=== Data under study ===

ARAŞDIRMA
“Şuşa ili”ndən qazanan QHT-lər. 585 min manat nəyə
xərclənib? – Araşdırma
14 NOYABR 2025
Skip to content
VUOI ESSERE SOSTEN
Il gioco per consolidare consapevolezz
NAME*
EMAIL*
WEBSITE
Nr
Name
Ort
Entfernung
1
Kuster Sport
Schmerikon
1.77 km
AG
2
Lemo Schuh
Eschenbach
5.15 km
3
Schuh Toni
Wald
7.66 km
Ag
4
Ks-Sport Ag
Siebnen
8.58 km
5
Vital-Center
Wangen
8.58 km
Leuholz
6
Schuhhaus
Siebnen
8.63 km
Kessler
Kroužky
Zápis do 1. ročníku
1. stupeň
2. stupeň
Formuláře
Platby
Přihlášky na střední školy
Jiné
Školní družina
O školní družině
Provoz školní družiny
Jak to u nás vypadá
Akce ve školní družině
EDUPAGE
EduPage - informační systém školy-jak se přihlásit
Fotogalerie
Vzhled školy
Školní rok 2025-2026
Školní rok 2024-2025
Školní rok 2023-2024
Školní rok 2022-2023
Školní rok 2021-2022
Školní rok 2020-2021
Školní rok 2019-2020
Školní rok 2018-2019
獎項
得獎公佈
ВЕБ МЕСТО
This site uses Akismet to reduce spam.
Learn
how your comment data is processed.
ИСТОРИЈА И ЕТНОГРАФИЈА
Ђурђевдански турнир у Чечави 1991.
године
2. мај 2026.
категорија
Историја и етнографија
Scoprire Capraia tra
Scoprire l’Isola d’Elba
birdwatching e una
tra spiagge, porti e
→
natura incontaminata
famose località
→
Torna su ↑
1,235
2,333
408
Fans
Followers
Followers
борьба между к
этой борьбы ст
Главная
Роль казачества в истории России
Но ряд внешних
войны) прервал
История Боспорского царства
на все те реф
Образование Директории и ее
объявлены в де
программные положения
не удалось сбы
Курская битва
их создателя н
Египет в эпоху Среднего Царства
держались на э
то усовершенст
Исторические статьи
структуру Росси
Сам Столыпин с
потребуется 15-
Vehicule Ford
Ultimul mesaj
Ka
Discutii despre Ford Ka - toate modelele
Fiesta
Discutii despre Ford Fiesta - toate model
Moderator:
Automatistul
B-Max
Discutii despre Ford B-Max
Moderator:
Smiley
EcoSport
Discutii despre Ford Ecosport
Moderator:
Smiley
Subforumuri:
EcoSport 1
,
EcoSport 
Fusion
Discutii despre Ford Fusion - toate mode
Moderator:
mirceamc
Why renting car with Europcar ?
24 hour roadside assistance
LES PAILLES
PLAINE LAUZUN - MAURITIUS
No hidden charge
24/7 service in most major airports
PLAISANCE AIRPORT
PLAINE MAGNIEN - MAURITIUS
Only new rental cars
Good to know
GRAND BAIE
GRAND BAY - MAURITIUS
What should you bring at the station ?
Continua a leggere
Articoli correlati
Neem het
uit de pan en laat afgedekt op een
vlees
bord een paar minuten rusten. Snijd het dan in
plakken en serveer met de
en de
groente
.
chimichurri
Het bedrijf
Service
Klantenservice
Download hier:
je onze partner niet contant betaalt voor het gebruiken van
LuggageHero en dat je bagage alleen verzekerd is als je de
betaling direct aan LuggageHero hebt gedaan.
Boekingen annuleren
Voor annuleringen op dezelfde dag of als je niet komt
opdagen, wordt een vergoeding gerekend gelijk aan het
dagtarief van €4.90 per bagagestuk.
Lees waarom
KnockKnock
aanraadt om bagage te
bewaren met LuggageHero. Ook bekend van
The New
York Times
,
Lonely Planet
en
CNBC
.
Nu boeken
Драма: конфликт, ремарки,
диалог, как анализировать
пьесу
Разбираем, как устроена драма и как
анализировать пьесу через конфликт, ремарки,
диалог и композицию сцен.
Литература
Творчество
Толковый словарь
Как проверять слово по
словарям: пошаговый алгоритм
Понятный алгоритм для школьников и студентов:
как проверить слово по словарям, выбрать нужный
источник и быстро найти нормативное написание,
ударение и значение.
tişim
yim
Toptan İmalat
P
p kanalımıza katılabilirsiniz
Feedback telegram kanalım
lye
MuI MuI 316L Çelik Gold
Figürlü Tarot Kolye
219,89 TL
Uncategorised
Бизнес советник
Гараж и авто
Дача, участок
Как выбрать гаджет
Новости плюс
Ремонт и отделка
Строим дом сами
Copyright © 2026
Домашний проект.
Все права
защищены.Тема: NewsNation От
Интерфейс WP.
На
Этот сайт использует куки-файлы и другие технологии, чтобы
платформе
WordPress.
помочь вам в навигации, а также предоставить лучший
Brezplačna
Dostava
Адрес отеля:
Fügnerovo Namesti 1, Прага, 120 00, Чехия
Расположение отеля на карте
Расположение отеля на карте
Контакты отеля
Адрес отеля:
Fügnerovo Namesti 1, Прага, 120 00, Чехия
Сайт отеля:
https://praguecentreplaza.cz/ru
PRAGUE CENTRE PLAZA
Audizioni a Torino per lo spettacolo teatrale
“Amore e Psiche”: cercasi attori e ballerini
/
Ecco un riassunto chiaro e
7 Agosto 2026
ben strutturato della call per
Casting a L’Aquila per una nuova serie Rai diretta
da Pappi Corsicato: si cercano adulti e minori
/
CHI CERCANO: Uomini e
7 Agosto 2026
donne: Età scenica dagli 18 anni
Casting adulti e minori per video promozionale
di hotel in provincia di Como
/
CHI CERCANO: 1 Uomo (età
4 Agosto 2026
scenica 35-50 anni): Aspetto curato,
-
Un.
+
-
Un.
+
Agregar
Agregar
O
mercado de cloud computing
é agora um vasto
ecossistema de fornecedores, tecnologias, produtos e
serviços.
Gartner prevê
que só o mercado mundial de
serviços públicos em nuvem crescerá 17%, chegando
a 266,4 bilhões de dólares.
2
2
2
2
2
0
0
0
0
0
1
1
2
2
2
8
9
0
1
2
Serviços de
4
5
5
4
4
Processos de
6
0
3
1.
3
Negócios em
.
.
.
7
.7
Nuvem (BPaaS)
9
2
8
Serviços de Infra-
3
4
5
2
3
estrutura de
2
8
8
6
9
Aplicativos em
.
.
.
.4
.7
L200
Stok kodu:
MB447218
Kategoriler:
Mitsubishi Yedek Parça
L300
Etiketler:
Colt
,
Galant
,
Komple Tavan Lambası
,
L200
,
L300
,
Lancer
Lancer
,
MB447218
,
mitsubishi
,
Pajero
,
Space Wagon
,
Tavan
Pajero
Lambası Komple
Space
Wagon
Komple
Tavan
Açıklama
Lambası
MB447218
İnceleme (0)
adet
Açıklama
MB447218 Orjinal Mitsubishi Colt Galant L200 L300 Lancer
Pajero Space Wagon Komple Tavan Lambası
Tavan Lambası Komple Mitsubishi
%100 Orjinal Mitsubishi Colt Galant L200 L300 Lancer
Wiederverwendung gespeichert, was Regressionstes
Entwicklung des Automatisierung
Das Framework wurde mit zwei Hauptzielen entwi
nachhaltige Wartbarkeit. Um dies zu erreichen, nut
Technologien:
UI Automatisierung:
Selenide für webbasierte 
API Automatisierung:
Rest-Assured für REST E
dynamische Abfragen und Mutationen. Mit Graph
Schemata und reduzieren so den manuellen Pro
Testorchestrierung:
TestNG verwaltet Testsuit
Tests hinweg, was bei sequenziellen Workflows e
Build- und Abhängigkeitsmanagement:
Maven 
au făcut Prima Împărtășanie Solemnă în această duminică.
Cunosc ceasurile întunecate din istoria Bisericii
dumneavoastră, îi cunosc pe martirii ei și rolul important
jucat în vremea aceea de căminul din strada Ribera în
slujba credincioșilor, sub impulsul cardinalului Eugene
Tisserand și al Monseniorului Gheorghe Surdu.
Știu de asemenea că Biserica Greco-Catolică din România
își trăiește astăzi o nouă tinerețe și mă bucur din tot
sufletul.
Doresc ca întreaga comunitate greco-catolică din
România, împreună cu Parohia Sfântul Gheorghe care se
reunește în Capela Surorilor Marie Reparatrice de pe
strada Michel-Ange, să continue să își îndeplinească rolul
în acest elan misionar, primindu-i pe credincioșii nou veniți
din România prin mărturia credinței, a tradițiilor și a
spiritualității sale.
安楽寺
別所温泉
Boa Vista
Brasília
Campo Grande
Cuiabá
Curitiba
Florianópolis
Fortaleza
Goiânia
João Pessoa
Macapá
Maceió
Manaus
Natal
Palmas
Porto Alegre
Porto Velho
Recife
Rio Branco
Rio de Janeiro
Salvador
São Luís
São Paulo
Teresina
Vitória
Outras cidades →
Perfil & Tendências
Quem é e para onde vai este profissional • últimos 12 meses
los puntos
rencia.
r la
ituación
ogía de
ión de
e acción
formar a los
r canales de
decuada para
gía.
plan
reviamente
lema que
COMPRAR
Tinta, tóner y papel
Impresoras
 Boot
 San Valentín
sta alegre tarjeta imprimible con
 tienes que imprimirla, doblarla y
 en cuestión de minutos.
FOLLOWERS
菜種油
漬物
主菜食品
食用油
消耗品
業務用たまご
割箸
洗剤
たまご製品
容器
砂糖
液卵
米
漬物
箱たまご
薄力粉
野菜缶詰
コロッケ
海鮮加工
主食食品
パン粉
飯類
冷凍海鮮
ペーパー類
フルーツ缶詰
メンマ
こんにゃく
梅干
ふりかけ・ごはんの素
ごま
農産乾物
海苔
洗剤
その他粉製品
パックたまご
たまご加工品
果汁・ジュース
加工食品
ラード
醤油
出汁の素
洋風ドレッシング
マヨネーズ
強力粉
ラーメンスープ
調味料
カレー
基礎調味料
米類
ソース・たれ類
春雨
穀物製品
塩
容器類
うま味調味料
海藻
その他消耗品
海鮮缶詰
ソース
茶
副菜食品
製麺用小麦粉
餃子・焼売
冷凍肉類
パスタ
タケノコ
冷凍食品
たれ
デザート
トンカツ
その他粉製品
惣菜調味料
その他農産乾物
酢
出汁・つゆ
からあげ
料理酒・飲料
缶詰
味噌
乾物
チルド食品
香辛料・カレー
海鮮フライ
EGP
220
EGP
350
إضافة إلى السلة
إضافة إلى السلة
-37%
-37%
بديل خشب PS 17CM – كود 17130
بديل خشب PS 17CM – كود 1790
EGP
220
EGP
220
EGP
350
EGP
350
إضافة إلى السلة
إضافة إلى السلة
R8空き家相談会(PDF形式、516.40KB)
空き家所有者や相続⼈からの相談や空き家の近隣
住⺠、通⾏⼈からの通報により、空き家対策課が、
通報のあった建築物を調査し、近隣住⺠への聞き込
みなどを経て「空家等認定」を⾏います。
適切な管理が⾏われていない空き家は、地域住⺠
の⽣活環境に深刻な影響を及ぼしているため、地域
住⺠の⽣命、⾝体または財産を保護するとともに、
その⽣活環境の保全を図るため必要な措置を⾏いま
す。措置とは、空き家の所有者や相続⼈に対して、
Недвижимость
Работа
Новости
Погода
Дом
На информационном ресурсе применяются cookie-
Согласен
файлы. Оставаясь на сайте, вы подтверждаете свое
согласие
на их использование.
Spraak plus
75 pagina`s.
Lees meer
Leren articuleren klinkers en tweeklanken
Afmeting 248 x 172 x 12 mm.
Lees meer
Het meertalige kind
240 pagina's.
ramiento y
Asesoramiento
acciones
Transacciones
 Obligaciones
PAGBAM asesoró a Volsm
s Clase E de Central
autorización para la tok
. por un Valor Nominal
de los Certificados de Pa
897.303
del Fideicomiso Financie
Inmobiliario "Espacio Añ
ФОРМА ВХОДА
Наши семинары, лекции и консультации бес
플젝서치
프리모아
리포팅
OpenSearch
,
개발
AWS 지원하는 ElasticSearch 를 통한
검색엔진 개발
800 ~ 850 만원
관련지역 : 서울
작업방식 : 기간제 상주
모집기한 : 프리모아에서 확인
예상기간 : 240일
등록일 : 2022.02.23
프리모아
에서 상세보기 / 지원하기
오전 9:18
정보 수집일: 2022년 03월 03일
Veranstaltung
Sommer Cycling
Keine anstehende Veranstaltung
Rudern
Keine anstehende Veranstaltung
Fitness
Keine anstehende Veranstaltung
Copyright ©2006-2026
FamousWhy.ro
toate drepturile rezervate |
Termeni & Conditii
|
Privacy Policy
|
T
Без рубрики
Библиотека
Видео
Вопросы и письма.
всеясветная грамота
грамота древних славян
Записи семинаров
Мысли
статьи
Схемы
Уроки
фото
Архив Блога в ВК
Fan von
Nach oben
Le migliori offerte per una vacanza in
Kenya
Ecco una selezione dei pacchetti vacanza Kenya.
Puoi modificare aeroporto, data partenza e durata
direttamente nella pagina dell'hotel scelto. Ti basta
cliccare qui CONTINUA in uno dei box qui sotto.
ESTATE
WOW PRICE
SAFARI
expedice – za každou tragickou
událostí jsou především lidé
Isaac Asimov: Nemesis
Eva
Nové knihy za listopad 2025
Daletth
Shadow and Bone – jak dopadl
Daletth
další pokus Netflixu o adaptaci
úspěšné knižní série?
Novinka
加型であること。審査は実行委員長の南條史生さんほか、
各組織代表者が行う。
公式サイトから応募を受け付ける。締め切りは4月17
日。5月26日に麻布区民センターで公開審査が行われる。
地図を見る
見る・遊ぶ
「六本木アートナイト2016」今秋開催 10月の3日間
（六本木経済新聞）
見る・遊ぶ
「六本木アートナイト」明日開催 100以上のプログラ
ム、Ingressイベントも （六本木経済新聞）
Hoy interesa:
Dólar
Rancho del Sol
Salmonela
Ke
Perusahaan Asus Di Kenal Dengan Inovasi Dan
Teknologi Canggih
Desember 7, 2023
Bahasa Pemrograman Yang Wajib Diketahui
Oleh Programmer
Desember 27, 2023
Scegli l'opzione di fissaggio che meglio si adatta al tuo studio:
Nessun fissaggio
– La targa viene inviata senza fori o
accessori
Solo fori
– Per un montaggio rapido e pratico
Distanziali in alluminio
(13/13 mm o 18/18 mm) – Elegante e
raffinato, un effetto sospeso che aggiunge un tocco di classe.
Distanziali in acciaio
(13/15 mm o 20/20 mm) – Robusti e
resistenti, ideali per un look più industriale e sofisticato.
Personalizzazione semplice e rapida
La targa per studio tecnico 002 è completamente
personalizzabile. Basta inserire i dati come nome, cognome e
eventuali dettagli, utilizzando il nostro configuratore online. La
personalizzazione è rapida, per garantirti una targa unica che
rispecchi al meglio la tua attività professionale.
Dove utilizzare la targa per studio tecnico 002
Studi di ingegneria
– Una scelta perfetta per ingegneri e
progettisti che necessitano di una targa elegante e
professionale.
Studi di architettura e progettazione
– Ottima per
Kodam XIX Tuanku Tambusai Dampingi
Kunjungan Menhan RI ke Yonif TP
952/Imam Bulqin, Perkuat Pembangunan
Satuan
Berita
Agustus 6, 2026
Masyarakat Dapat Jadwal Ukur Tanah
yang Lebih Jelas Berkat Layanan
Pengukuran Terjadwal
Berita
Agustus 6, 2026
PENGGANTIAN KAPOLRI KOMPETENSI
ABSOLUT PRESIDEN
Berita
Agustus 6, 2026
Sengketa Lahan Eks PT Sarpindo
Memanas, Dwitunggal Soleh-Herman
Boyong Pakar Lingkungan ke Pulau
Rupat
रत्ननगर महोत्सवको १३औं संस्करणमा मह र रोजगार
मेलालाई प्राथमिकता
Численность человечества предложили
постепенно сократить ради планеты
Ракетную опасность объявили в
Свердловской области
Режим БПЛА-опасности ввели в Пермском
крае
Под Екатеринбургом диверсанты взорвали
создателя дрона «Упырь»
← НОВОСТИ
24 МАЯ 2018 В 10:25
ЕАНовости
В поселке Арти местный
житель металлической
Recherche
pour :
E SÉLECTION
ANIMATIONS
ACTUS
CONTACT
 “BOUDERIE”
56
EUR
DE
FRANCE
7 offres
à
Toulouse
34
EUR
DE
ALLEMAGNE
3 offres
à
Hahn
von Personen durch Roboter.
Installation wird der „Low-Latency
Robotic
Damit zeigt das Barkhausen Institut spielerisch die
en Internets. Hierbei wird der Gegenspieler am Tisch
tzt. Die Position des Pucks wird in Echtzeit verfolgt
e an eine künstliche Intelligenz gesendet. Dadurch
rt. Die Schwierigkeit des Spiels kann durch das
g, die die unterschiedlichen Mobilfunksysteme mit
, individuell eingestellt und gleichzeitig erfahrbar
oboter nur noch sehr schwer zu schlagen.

===

*Work request*: The lines to return are those in the entries above that include "niet".

*Result below*:
je onze partner niet contant betaalt voor het gebruiken van
Voor annuleringen op dezelfde dag of als je niet komt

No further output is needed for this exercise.